Exercise
Where a record holds a picture, leave the picture out; otherwise repeat every record exactly.

-- Exercise material follows --

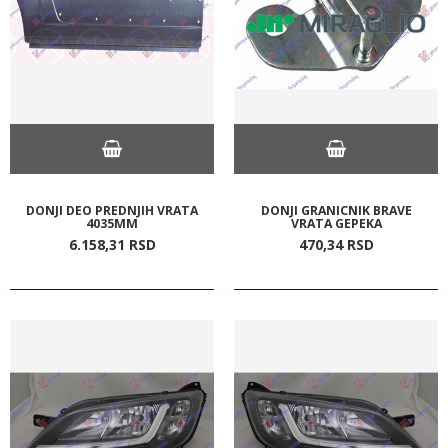
DONJI DEO PREDNJIH VRATA
DONJI GRANICNIK BRAVE
4035MM
VRATA GEPEKA
6.158,
31
RSD
470,
34
RSD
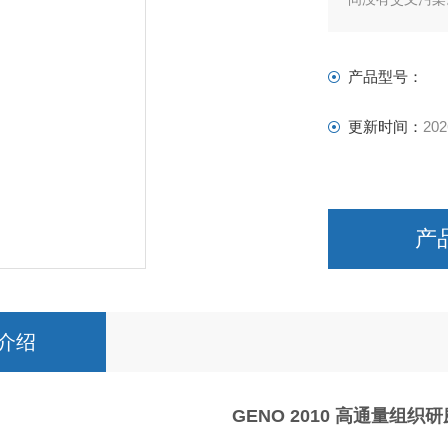
等领域。
产品型号：
更新时间：
202
产
介绍
GENO 2010 高通量组织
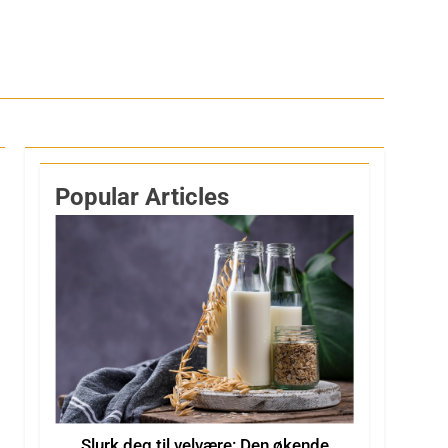
Popular Articles
Slurk deg til velvære: Den økende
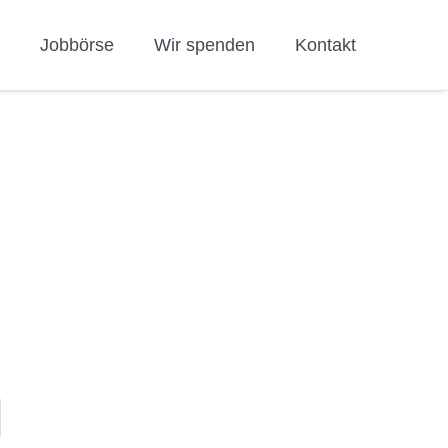
h
Jobbörse
Wir spenden
Kontakt
n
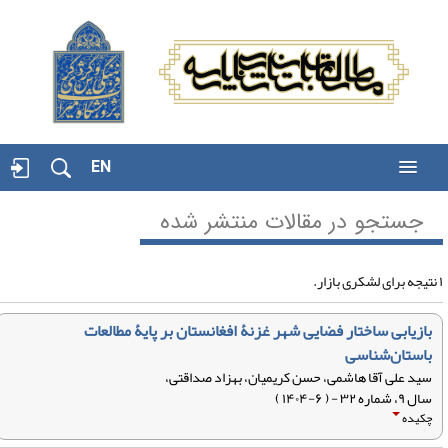
EN
جستجو در مقالات منتشر شده
بازیابی ساختار فضایی شهر غزنۀ افغانستان بر پایۀ مطالعات
باستان‌شناسی
سید علی آقا هاشمی، حسن کریمیان، بهزاد صداقتی،
سال ۹، شماره ۳۲ - ( ۶-۱۴۰۴ )
چکیده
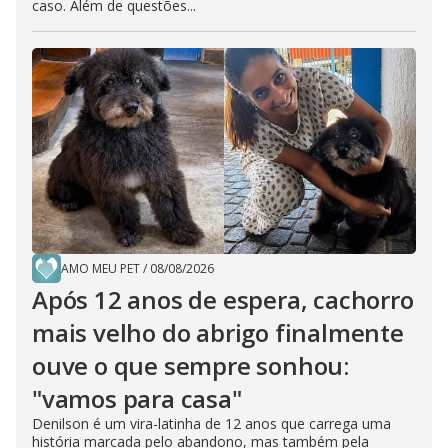
caso. Além de questões...
AMO MEU PET
/
08/08/2026
Após 12 anos de espera, cachorro
mais velho do abrigo finalmente
ouve o que sempre sonhou:
"vamos para casa"
Denilson é um vira-latinha de 12 anos que carrega uma
história marcada pelo abandono, mas também pela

-- Exercise material concluded --

Answer
DONJI DEO PREDNJIH VRATA
DONJI GRANICNIK BRAVE
4035MM
VRATA GEPEKA
6.158,
31
RSD
470,
34
RSD
等领域。
产品型号：
更新时间：
202
产
介绍
GENO 2010 高通量组织
Popular Articles
Slurk deg til velvære: Den økende
h
Jobbörse
Wir spenden
Kontakt
n
EN
جستجو در مقالات منتشر شده
بازیابی ساختار فضایی شهر غزنۀ افغانستان بر پایۀ مطالعات
باستان‌شناسی
سید علی آقا هاشمی، حسن کریمیان، بهزاد صداقتی،
سال ۹، شماره ۳۲ - ( ۶-۱۴۰۴ )
چکیده
caso. Além de questões...
AMO MEU PET
/
08/08/2026
Após 12 anos de espera, cachorro
mais velho do abrigo finalmente
ouve o que sempre sonhou:
"vamos para casa"
Denilson é um vira-latinha de 12 anos que carrega uma
história marcada pelo abandono, mas também pela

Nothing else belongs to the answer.